「まあ、そうだよね」と思った理由― FTMの私が、女子スポーツ参加について考えること ―
アメリカで、トランスジェンダー選手の女子スポーツへの参加を制限する州法が認められたというニュースを見た。
私が最初に口にした言葉は、とても短かった。
「まあ、そうだよね。
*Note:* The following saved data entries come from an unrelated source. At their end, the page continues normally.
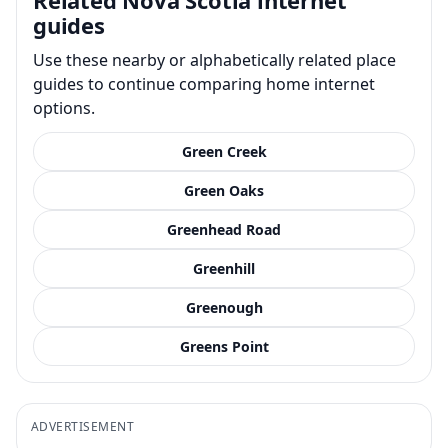
guides
Use these nearby or alphabetically related place
guides to continue comparing home internet
options.
Green Creek
Green Oaks
Greenhead Road
Greenhill
Greenough
Greens Point
ADVERTISEMENT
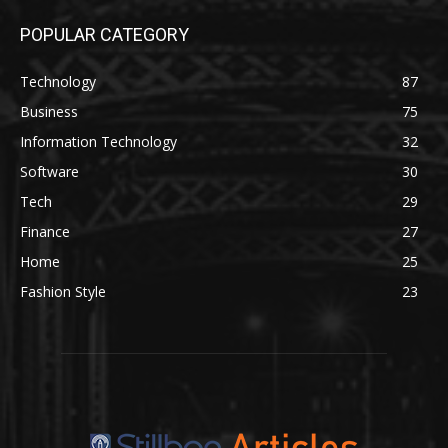
POPULAR CATEGORY
Technology
87
Business
75
Information Technology
32
Software
30
Tech
29
Finance
27
Home
25
Fashion Style
23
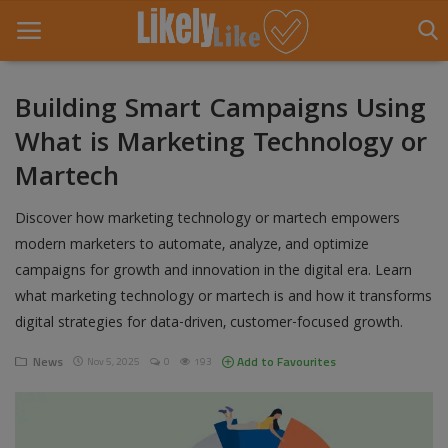
Building Smart Campaigns Using
What is Marketing Technology or
Home
Martech
About Us
Discover how marketing technology or martech empowers
Contact
modern marketers to automate, analyze, and optimize
campaigns for growth and innovation in the digital era. Learn
Entertainment
what marketing technology or martech is and how it transforms
Fashion
digital strategies for data-driven, customer-focused growth.
Games
News
Add to Favourites
Nov 5, 2025
0
193
Life Style
News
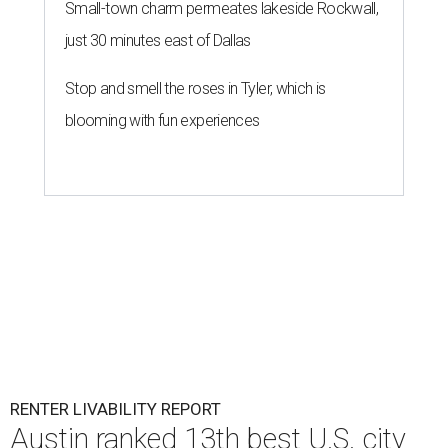
Small-town charm permeates lakeside Rockwall,
just 30 minutes east of Dallas
Stop and smell the roses in Tyler, which is
blooming with fun experiences
RENTER LIVABILITY REPORT
Austin ranked 13th best U.S. city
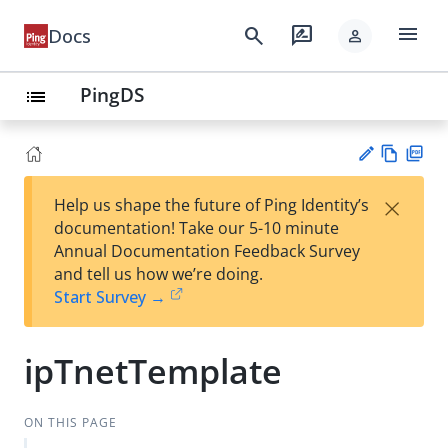
menu
search
rate_review
Docs
person
PingDS
list
Vie
PD
×
Help us shape the future of Ping Identity’s
w
F
Su
documentation! Take our 5-10 minute
Ma
gg
Annual Documentation Feedback Survey
rk
est
and tell us how we’re doing.
do
an
Start Survey →
wn
edi
t
ipTnetTemplate
ON THIS PAGE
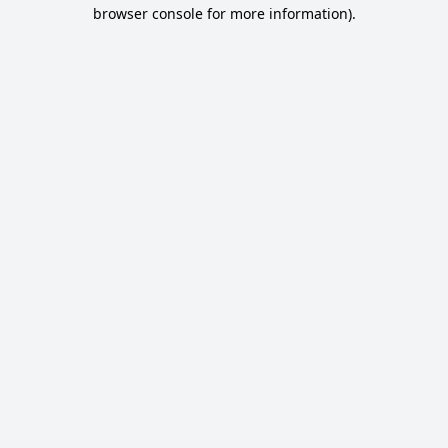
browser console for more information).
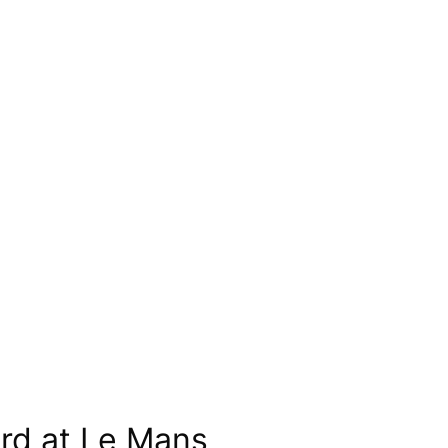
ord at Le Mans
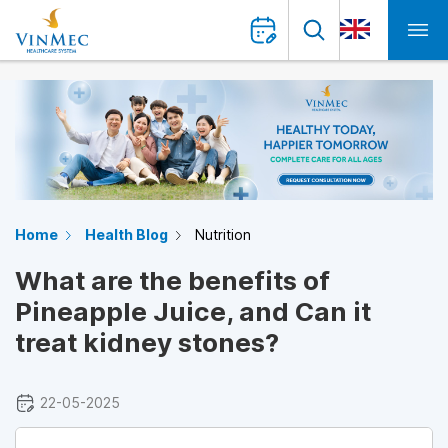
Home
Health Blog
Nutrition
What are the benefits of
Pineapple Juice, and Can it
treat kidney stones?
22-05-2025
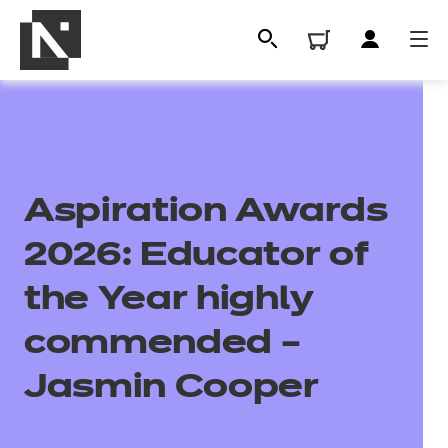
Aspiration Awards
2026: Educator of
the Year highly
All
commended –
Jasmin Cooper
Qualifications
Replacement certificates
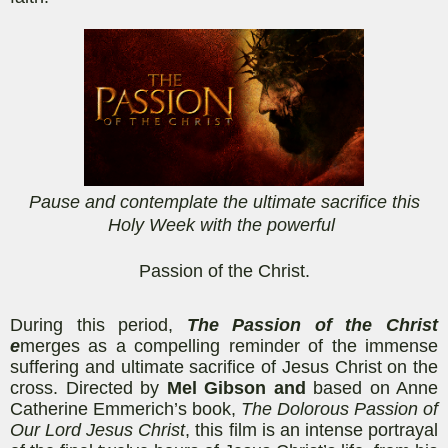
Pause and contemplate the ultimate sacrifice this
Holy Week with the powerful
Passion of the Christ.
During this period,
The Passion of the
Christ
e
merges as a compelling reminder of the immense
suffering and ultimate sacrifice of Jesus Christ on the
cross. Directed by
Mel Gibson and
based on Anne
Catherine
Emmerich’s
book,
The Dolorous Passion of
Our Lord Jesus Christ
, this film is an intense portrayal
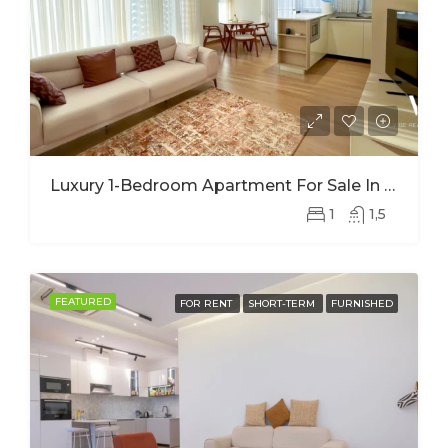
Luxury 1-Bedroom Apartment For Sale In Nyarutarama – Prime Investment Opportunity
1
1,5
FEATURED
FOR RENT
SHORT-TERM
FURNISHED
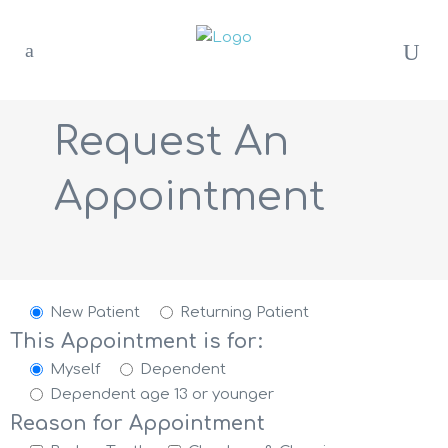
Request An
Appointment
New Patient
Returning Patient
This Appointment is for:
Myself
Dependent
Dependent age 13 or younger
Reason for Appointment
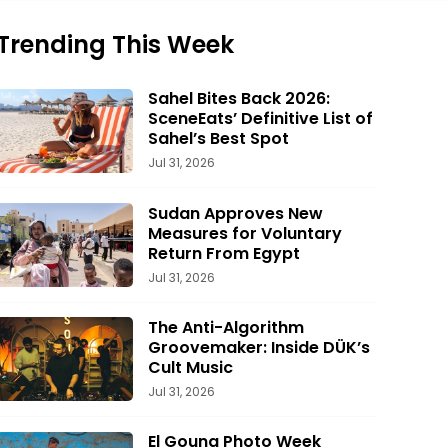
Trending This Week
Sahel Bites Back 2026:
SceneEats’ Definitive List of
Sahel’s Best Spot
Jul 31, 2026
Sudan Approves New
Measures for Voluntary
Return From Egypt
Jul 31, 2026
The Anti-Algorithm
Groovemaker: Inside DÜK’s
Cult Music
Jul 31, 2026
El Gouna Photo Week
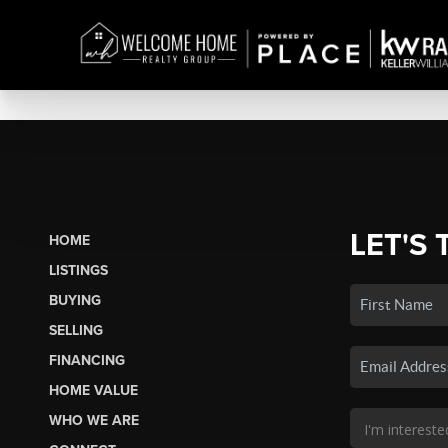
LET'S 
HOME
LISTINGS
BUYING
SELLING
FINANCING
HOME VALUE
WHO WE ARE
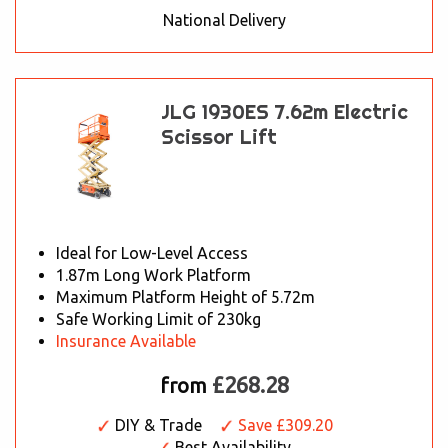
National Delivery
JLG 1930ES 7.62m Electric
Scissor Lift
Ideal for Low-Level Access
1.87m Long Work Platform
Maximum Platform Height of 5.72m
Safe Working Limit of 230kg
Insurance Available
£268.28
from
DIY & Trade
Save £309.20
Best Availability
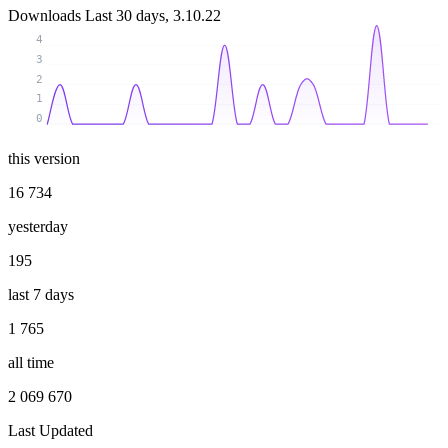
Downloads
Last 30 days, 3.10.22
4
3
2
1
0
this version
16 734
yesterday
195
last 7 days
1 765
all time
2 069 670
Last Updated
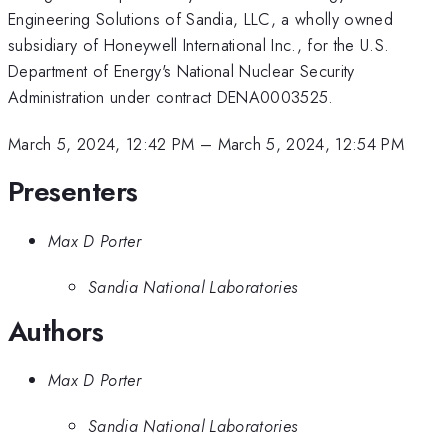
Engineering Solutions of Sandia, LLC, a wholly owned
subsidiary of Honeywell International Inc., for the U.S.
Department of Energy's National Nuclear Security
Administration under contract DENA0003525.
March 5, 2024, 12:42 PM
–
March 5, 2024, 12:54 PM
Presenters
Max D Porter
Sandia National Laboratories
Authors
Max D Porter
Sandia National Laboratories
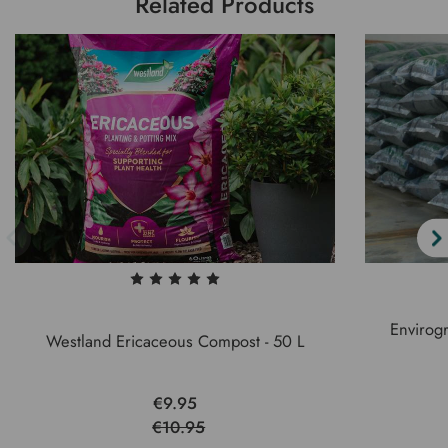
Related Products
Envirog
Westland Ericaceous Compost - 50 L
€9.95
€10.95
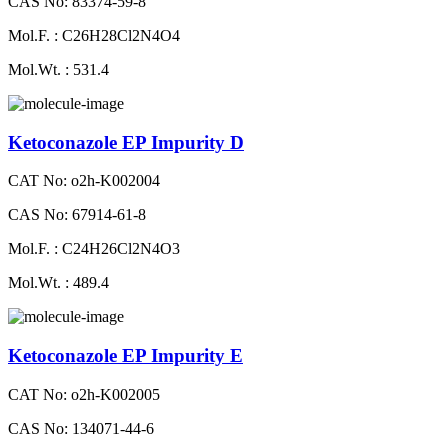
CAS No: 83374-59-8
Mol.F. : C26H28Cl2N4O4
Mol.Wt. : 531.4
Ketoconazole EP Impurity D
CAT No: o2h-K002004
CAS No: 67914-61-8
Mol.F. : C24H26Cl2N4O3
Mol.Wt. : 489.4
Ketoconazole EP Impurity E
CAT No: o2h-K002005
CAS No: 134071-44-6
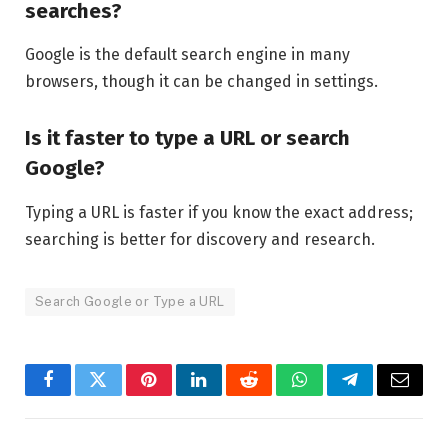
searches?
Google is the default search engine in many
browsers, though it can be changed in settings.
Is it faster to type a URL or search
Google?
Typing a URL is faster if you know the exact address;
searching is better for discovery and research.
Search Google or Type a URL
Facebook
Twitter
Pinterest
LinkedIn
Reddit
WhatsApp
Telegram
Email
」
この一言だけを見れば、「トランスジェンダーなのにそんなことを言うの?」と思う人もいるだろう。
でも私は、トランスジェンダーだからこそ、この言葉が自然に出てきた。
私はFTMだ。
生まれたときは女性として戸籍に記載され、今は男性として生活している。
戸籍も男性だ。
社会から見れば男性として生活している時間の方が、もうずっと長くなった。
だからといって、生まれた瞬間から男性だったわけではない。
その事実だけは、どんなに年月が経っても変わらない。
そして、その現実を誰よりも知っているのは、他でもない私自身だ。
私はこれまで、自分の身体と何度も向き合ってきた。
男性ホルモン療法を受け、手術も経験し、自分らしく生きるために一つひとつ積み重ねてきた。
医学は本当に進歩したと思う。
昔なら考えられなかったことが、今ではできるようになった。
外見も変えられる。
声も変わる。
筋肉のつき方も変わる。
社会生活も送りやすくなる。
それでも、医療ですべてを変えられるわけではない。
変えられるものもある。
変えられないものもある。
私は、その両方を知っている。
だから、この問題を「差別か、差別ではないか」という二択だけで語ることに、少し違和感を覚える。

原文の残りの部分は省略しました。